Introduction to DQ

I was hoping to post on Harold Bloom’s introduction to Don Quixote after I’d had a chance to read it this evening, but I’ve just finished it and I thought it was terrible, so I won’t be posting on it after all.  Has anybody else read it, from the Edith Grossman translation?  Yes, I’ll admit I’m tired this evening and not at my reading best, but still I couldn’t make much sense out of it and I’m sure I wouldn’t have liked it even if I’d felt more alert.  It’s rambling and vague and has rather too much Hamlet in it.

So, instead, I’ll give you a paragraph from Edith Grossman’s “Translator’s Note to the Reader,” which is short but much better than Bloom’s irritation introuction.  Describing Cervantes’s writing, she says:

[It] is a marvel: it gives off sparks and flows like honey.  Cervantes’s style is so artful it seems absolutely natural and inevitable; his irony is sweet-natured, his sensibility sophisticated, compassionate, and humorous.  If my translation works at all, the reader should keep turning the pages, smiling a good deal, periodically bursting into laughter, and impatiently waiting for the next synonym (Cervantes delighted in accumulating synonyms, especially descriptive ones, within the same phrase), the next mind-bending coincidence, the next variation on the structure of Don Quixote’s adventures, the next incomparable conversation between the knight and his squire.  To quote again from Cervantes’s prologue: “I do not want to charge you too much for the service I have performed in introducing you to so noble and honorable a knight; but I do want you to thank me for allowing you to make the acquaintance of the famous Sancho Panza, his squire….”

Tomorrow — to the novel itself!


Filed under Books, Fiction

8 responses to “Introduction to DQ

  1. It feels kind of weird to be giddy about others reading a book that I really enjoyed, but I am.

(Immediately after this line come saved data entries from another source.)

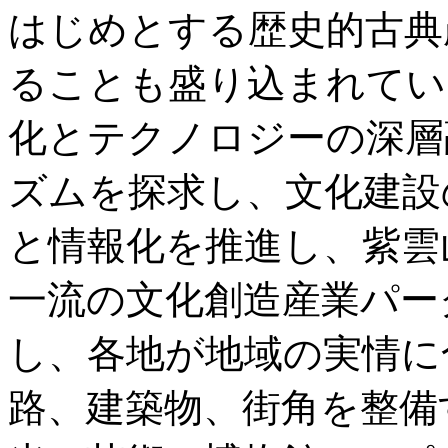
はじめとする歴史的古典
ることも盛り込まれてい
化とテクノロジーの深層
ズムを探求し、文化建設
と情報化を推進し、紫雲
一流の文化創造産業パー
し、各地が地域の実情に
路、建築物、街角を整備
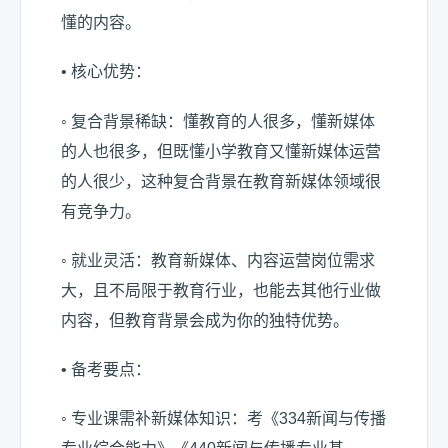
懂的内容。
• 核心优势：
◦ 复合背景稀缺：懂教育的人很多，懂新媒体
的人也很多，但既懂小学教育又懂新媒体运营
的人很少，这种复合背景在教育新媒体领域很
有竞争力。
◦ 就业灵活：教育新媒体、内容运营岗位需求
大，且不局限于教育行业，也能去其他行业做
内容，但教育背景会成为你的独特优势。
• 备考要点：
◦ 专业课需补新媒体知识：考《334新闻与传播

I hope you and the others in the group enjoy it as much as I did.


  2. Grossman’s introduction really tempts me. I’ve never been all that interested in Don Quixote, but this paragraph could certainly change my mind.


  3. I don’t remember Bloom’s introduction being so very irritating. I think I found it mildly annoying with a few interesting observations, particularly what he has to say about DQ’s sanity/insanity. If I recall he insists DQ has to be completely sane in order for the book to really mean anything. I ended up not agreeing with him. I don’t think in the end the truth of DQ’s sanity matters all that much.


  4. I had the same response to Bloom’s introduction. In fact, I was sufficiently put off by it that I didn’t bother to finish it. I liked Grossman’s translator’s note though. The bit that jumped out at me was this statement: “One reason for the exalted position that [Don Quixote] occupies is that Cervantes’s book contains within it, in germ or full-blown, practically every imaginative technique and device used by subsequent fiction writers to engage their readers and construct their works.” If I hadn’t already decided to read the book, that would definitely have lured me in…


  5. Now I don’t feel so bad–I didn’t bother finishing it either. I haven’t read Hamlet, so it all felt rather over the top of my head. I expected to hear wonderful things about why the book is so important, but I felt a little bit cheated. Maybe I will go back and reread it after I have read Hamlet and it will all make sense. I’m with Kate on liking that sentence about subsequent authors building on what he did. I’m also very intrigued with yesterday’s post by Brad on the Tilting at Windmills site–so much of this is new to me. I have started reading and DQ has jusrt been christened a Knight! Once you start reading, it is not so overwhelming. I’m curious about those sonnets…which I admit I sort of skimmed…


  6. LK

    I’m waiting for Nabokov’s notes on Cervantes — I hope it is better than Bloom’s! Thanks for the tip-off.


  7. Brad, I’m sure I will enjoy it! And it’s great to be reading with a group — it’ll add to the experience, I’m sure. Jenclair — I know, after that praise, how can you resist? Stefanie, that’s interesting — I’ll have to see what I think about DQ’s level of craziness 🙂 Kate, I’m glad I’m alone! I loved that Grossman quotation too. Danielle, it really wasn’t a helpful introduction at all — I usually like the information introductions give me, but not this time. LK, yes, at this point I’d much rather read Nabokov’s thoughts than Bloom’s.


  8. I never read Bloom’s introduction, but based on other stuff of his I’ve read, I probably would have skipped it (can’t think of anyone else who might have immediately turned me off the book before I’d read it). Grossman, on the other hand, judging by your quote, GETS it!